South Sudanese President Salva Kiir assured on Monday that he is not opposed to deployment of additional UN peacekeepers in the country, but however called for further discussion on the subject.
“We must engage in dialogue and exchange ideas on how best to move forward instead of being presented with a fait accompli by outsiders,” Kiir said in parliament in Juba.
“We are not opposed to any help and we gladly listen to advice but assistance requires dialogue and should not be imposed on the risk of becoming an intervention that compromises our sovereignty and diminishes our capacity to govern effectively,” he added.
The South Sudanese president seems to have softened his stance on the dispatch of a regional force to reinforce the UN Mission in South Sudan (UNMISS), consisting of 12,000 soldiers.

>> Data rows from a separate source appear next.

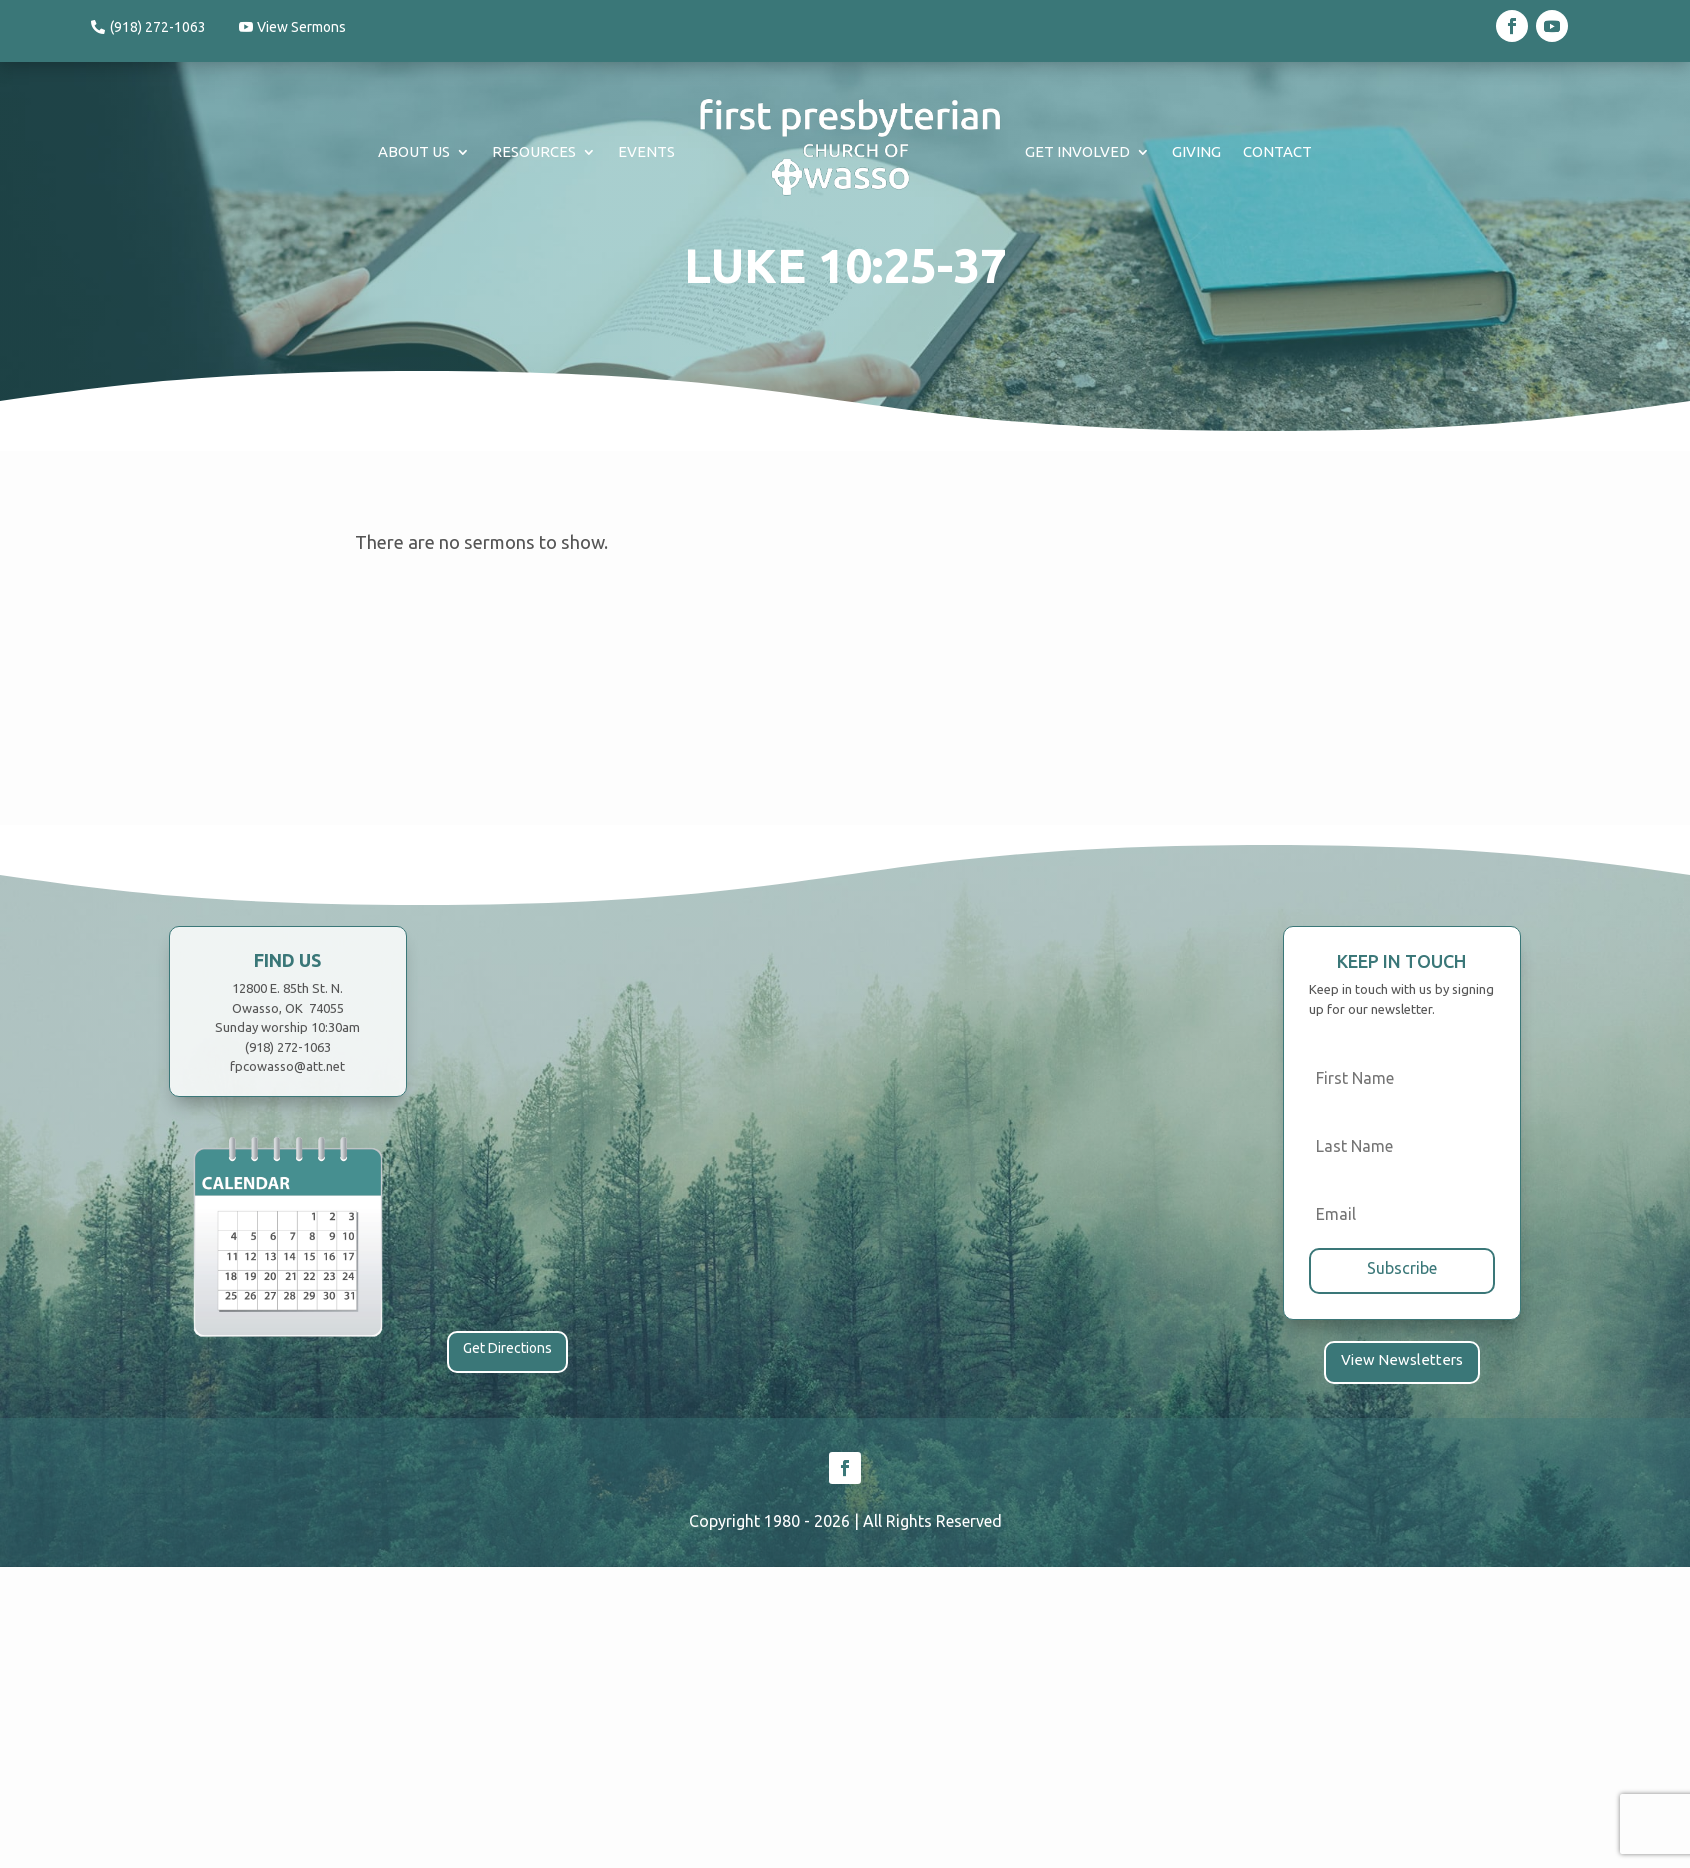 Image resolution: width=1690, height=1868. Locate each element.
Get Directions (507, 1348)
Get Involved (1077, 151)
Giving (1196, 151)
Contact (1277, 151)
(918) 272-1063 (158, 27)
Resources (534, 151)
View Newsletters (1401, 1358)
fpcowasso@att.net (287, 1066)
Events (646, 151)
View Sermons (304, 27)
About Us (414, 151) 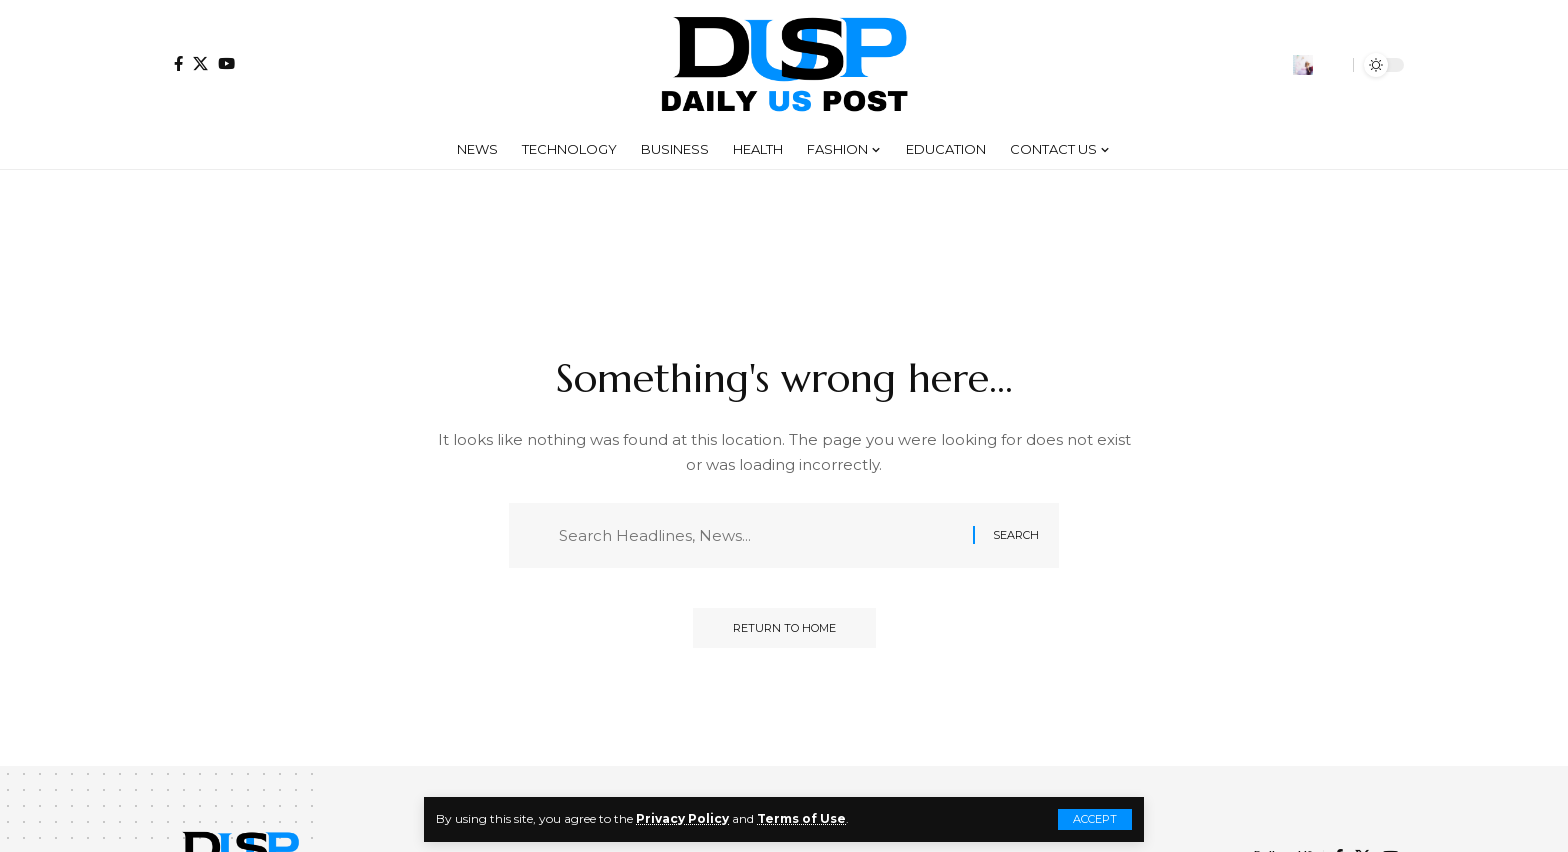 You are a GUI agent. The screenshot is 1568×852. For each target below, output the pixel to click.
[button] (1095, 819)
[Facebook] (178, 63)
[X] (200, 63)
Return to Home (784, 628)
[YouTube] (226, 63)
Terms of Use (801, 818)
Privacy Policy (682, 818) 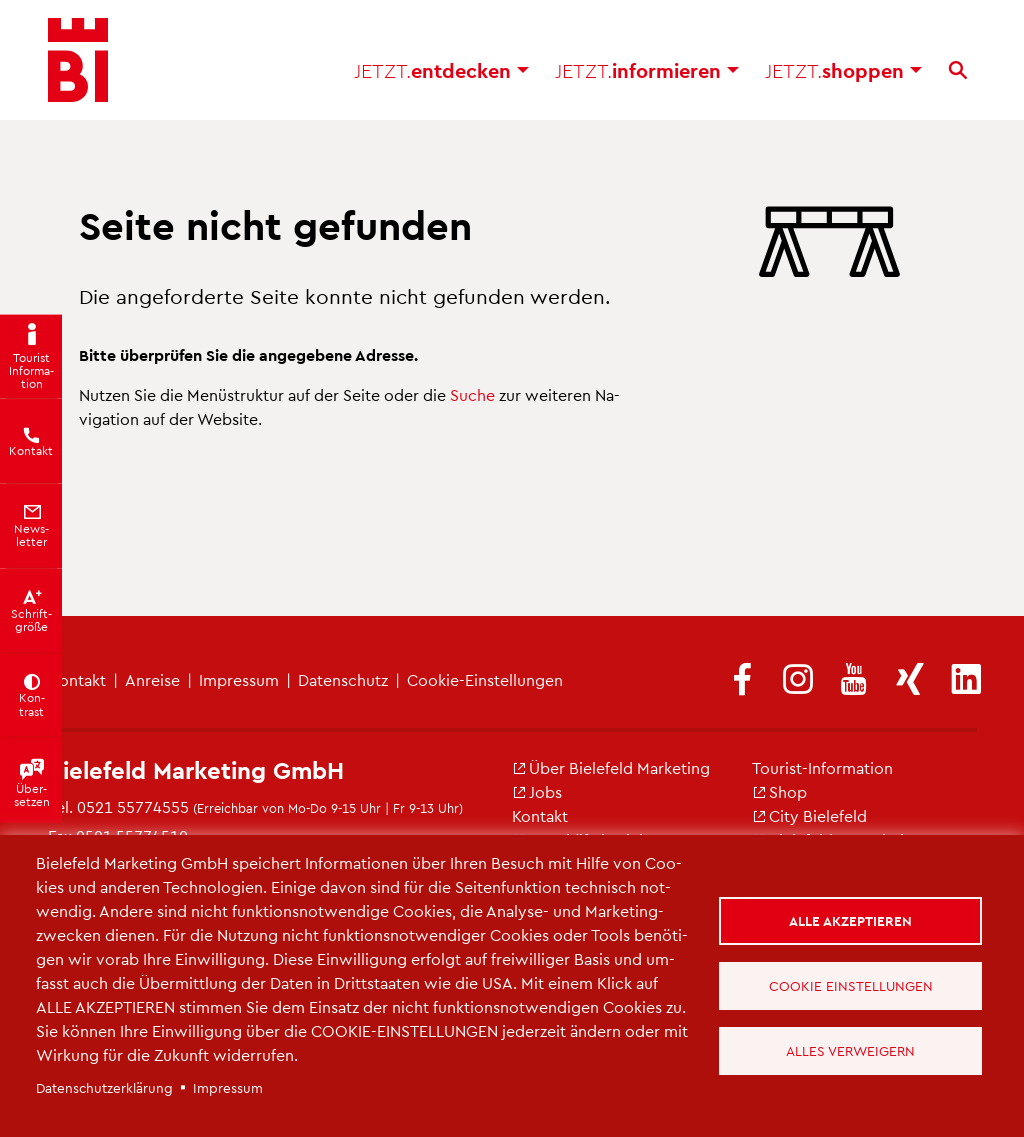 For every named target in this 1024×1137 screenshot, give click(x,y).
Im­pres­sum (239, 679)
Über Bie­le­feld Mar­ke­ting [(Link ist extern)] (611, 767)
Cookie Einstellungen (851, 985)
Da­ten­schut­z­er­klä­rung (104, 1087)
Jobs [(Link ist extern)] (537, 791)
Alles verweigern (850, 1050)
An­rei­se (152, 679)
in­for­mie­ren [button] (647, 70)
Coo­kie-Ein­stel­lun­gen (485, 679)
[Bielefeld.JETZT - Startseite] (78, 60)
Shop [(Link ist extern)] (779, 791)
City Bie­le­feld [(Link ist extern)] (809, 815)
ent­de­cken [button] (441, 70)
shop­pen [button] (843, 70)
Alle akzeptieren (850, 920)
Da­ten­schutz (343, 679)
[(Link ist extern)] (742, 680)
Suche (472, 394)
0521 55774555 (133, 806)
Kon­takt (540, 815)
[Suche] (958, 70)
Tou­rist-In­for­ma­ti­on (822, 767) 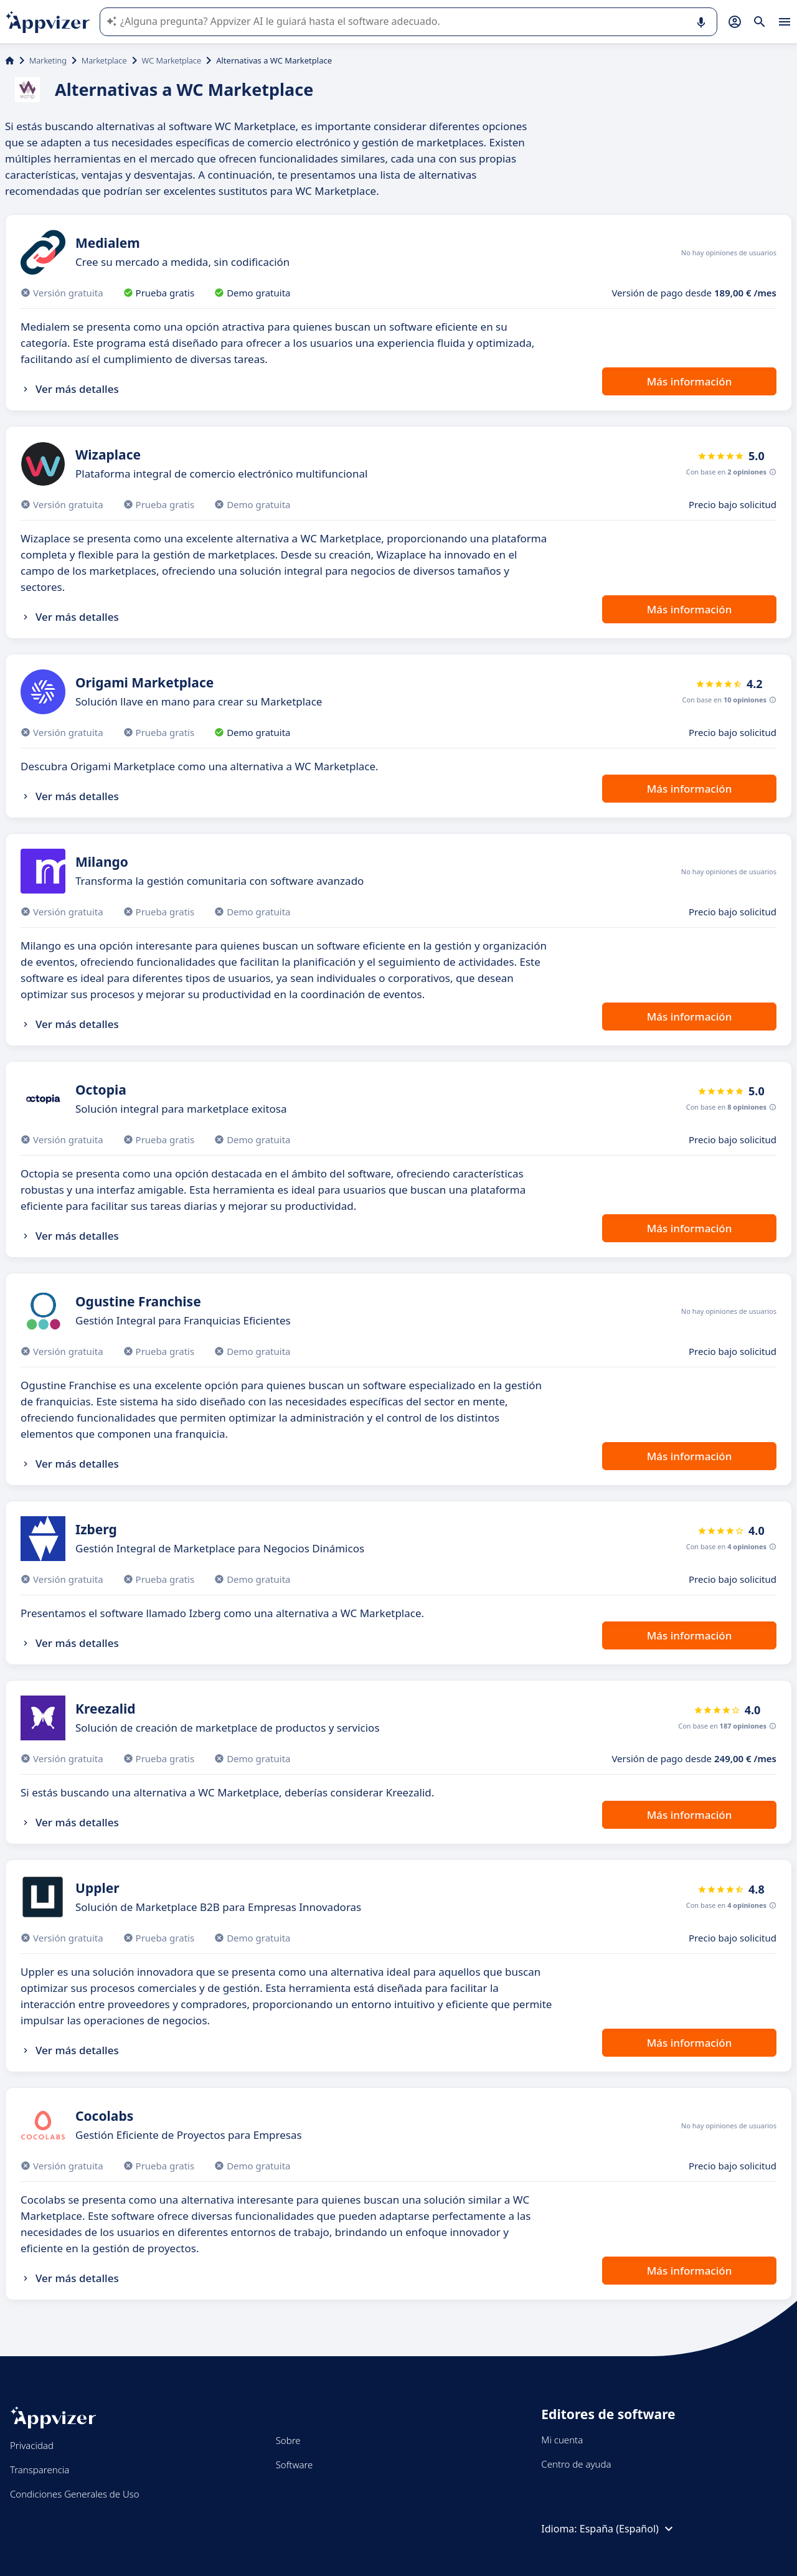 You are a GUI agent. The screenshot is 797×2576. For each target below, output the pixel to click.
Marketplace (104, 60)
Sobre (288, 2440)
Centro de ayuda (576, 2464)
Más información (689, 381)
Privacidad (32, 2445)
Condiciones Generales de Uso (74, 2494)
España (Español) (628, 2528)
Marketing (48, 60)
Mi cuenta (562, 2439)
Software (294, 2464)
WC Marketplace (172, 60)
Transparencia (39, 2469)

Ahead of the UN vote on Friday Juba had rejected the draft resolution, believing in particular that it undermined its sovereignty.
The Security Council authorized the deployment of 4,0000 additional troops on Friday to south Sudan. The UN resolution also threatens to impose an arms embargo on the country, if the Kiir’s government blocks the deployment.
The resolution was adopted after heaving fighting broke out early July in Juba between government forces and former rebels. The fighting that has also been dotted with rape incidences has left hundreds dead and more than 70,000 refugees.